— Ничего, значит, не попишешь, сударь, — твёрдо ответила Марта, — значит, на то была воля Всевышнего. Да и то сказать — как бы господин профессор жил в доме, если бы в нём хозяйничали эти крысы?
— Да, да, крысы, — вспомнил Ганка. — Ну, так что он вам сказал ещё?
— Да ничего, сударь, ничего, кроме того, что я вам передала.
— И про меня, значит, тоже?.. — несмело посмотрел на неё Ганка.
— Нет, ничего, — твёрдо ответила Марта, — мне ничего. Разве вот Курту только... Тот был у него, так вот, может быть, он ему что-нибудь сказал.
— А кто это такой Курт? — быстро спросил Ганка.
— Да наш садовник, — ответила Марта. — Разве вы его... Ах, ну да, конечно! Это было уже без вас. Это наш новый садовник, господин Ганка. Он когда-то служил у старика Курцера.
— Ну, ну! — нетерпеливо сказал Ганка.
— Так вот, Курт заходил к нему днём, и они о чём-то говорили.
— С садовником? — пожал плечами Ганка, смотря на Марту. — Очень странно.
— Да, сударь, — не то вспомнила, не то решилась Марта, — они про вас, наверное, говорили.
— Про меня? — вскрикнул Ганка и схватил Марту за руку. — Он вам сказал, что про меня?
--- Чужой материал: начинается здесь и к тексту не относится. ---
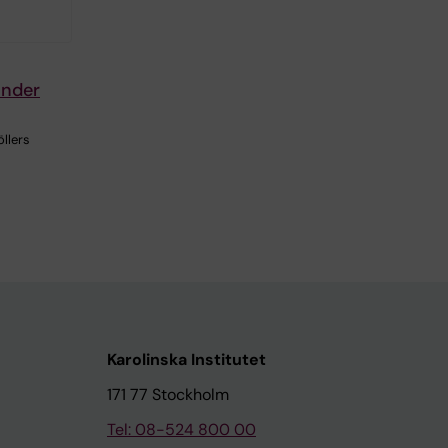
ander
öllers
Karolinska Institutet
171 77 Stockholm
Tel: 08-524 800 00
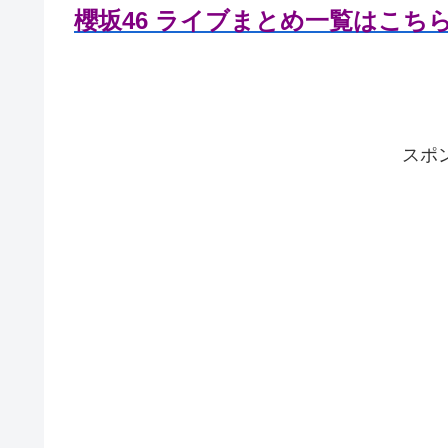
櫻坂46 ライブまとめ一覧はこち
スポ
— Нет, но когда Курт сошёл вниз, он меня спросил: «А кто такой Ганка?»
— Где он? — решительно спросил Ганка и направился к двери. — Говорите, садовник?
— Да, наверное, здесь где-нибудь. Посидите минутку, я его вам...
— Нет, нет, я сам его найду! — крикнул Ганка и выскочил из комнаты.
Курт сидел на корточках перед клеткой и кормил птиц.
В клетке у него сидел один скворец с поклёванной головой — он не остерёгся и пустил его вместе с певчим дроздом, — но такой бедовый, что уже начинал свистеть.
Когда Курт ставил в клетку фарфоровую чашечку с соловьиным кормом, этот проворный молодец слетал с жёрдочки, несколькими быстрыми ударами клюва разгонял мелюзгу — тихих соловьёв, бедовых мухоловок и задумчивых варакушек — и один съедал всё. Жаден он был страшно, ел много и во время еды так свирепо щёлкал клювом, так бесцеремонно рылся в кормушке, что добрую половину корма разбрасывал по песку. Когда к нему боком подходила какая-нибудь птичка, он распускал крыло, загораживая кормушку, и, наметившись, щёлкал её по голове — и, наверное, больно, даже очень больно, потому что птица с криком отлетала прочь. Приходилось мелкую птицу кормить ещё раз, когда нажрётся этот жадный дьявол, но Курт смотрел на него с одобрением: из этой птицы, несомненно, мог выйти толк.